■ WHAT IS BEING ASKED
A single number is the answer: the count of lines in the records that hold the word "Gobierno".

#### SUPPLIED ENTRIES ####

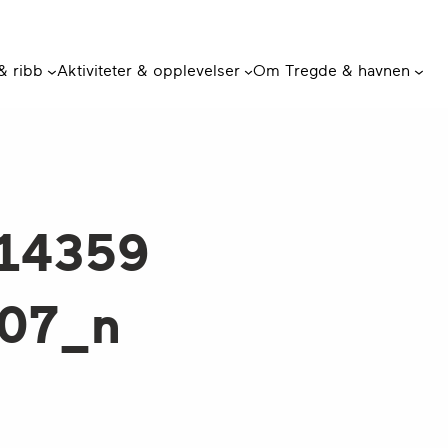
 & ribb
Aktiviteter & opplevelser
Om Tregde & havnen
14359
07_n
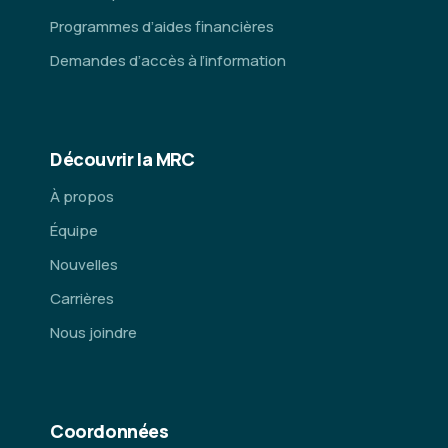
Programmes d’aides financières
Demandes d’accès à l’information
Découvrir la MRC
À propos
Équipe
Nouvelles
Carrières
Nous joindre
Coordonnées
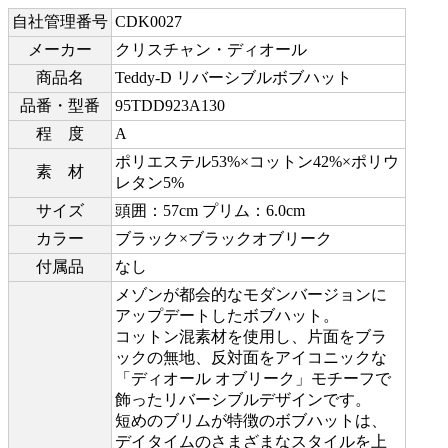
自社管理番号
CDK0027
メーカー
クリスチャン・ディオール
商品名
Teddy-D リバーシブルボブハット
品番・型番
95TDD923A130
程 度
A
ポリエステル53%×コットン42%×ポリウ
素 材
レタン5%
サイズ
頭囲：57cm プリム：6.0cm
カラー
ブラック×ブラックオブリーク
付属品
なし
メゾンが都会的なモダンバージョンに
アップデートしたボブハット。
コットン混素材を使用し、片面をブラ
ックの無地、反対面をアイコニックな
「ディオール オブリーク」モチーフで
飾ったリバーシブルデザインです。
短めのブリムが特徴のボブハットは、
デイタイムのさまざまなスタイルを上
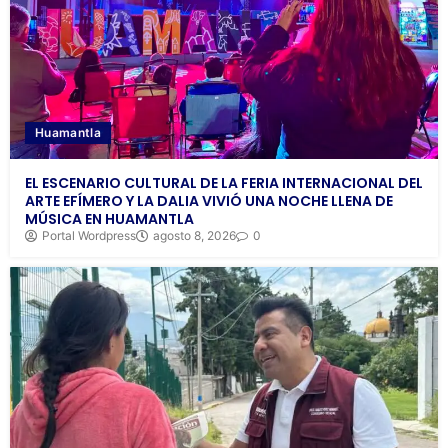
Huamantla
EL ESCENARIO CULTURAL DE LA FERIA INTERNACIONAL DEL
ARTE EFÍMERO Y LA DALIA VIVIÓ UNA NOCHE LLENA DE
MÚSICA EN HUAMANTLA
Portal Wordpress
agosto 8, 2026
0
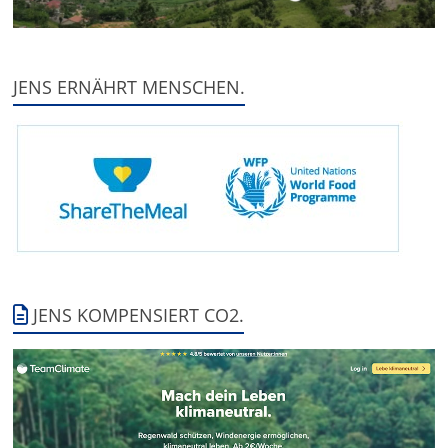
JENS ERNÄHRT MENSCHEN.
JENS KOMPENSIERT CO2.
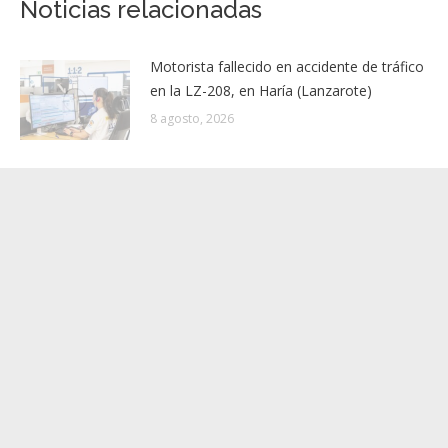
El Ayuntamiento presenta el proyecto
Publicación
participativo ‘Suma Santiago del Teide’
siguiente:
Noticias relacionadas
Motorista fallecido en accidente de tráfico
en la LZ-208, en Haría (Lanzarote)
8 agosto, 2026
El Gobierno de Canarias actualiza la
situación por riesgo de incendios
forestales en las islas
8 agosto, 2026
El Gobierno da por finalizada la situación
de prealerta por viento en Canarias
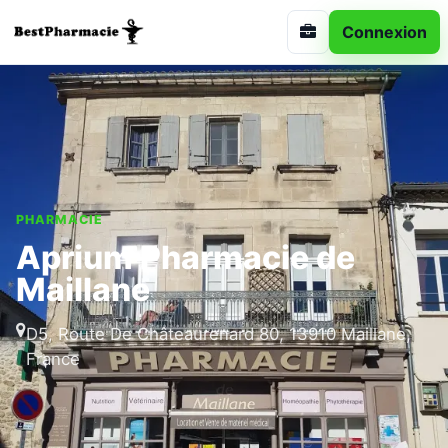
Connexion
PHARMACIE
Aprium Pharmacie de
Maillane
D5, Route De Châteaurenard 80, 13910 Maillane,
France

####
#### SUPPLIED ENTRIES ####

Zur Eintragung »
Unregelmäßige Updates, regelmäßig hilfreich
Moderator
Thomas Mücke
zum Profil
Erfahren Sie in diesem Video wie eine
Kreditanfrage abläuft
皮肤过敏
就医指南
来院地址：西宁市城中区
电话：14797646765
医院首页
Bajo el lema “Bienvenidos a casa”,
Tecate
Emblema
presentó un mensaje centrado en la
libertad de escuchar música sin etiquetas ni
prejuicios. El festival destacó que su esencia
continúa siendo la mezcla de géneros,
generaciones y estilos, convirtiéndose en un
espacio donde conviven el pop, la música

####
#### SUPPLIED ENTRIES ####

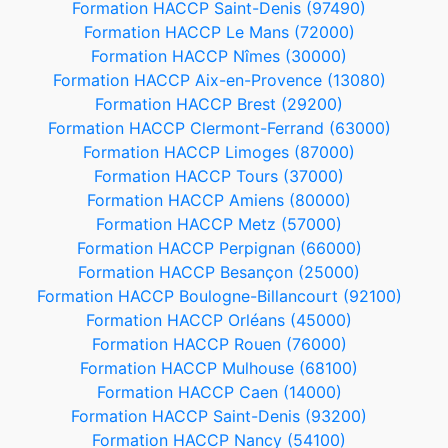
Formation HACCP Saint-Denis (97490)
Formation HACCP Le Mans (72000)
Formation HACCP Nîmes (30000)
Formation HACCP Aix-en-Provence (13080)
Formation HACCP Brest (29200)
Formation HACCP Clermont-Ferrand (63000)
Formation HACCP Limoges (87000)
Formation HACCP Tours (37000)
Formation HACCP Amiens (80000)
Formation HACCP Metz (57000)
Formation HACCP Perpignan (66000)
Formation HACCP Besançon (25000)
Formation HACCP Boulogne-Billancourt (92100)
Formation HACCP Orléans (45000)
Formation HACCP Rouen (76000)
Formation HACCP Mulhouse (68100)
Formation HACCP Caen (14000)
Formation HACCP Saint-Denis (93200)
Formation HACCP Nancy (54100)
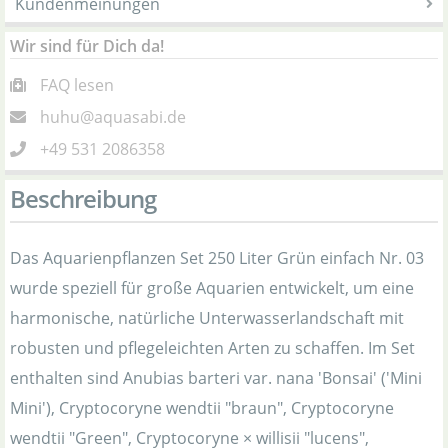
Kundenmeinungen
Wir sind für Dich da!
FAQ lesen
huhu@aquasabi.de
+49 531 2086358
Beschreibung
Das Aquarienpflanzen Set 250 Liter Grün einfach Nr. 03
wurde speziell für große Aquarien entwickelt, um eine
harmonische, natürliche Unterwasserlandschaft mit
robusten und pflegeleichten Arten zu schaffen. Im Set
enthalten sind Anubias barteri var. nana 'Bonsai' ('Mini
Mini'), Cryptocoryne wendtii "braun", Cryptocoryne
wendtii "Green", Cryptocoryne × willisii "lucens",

####

■ TASK OUTPUT
2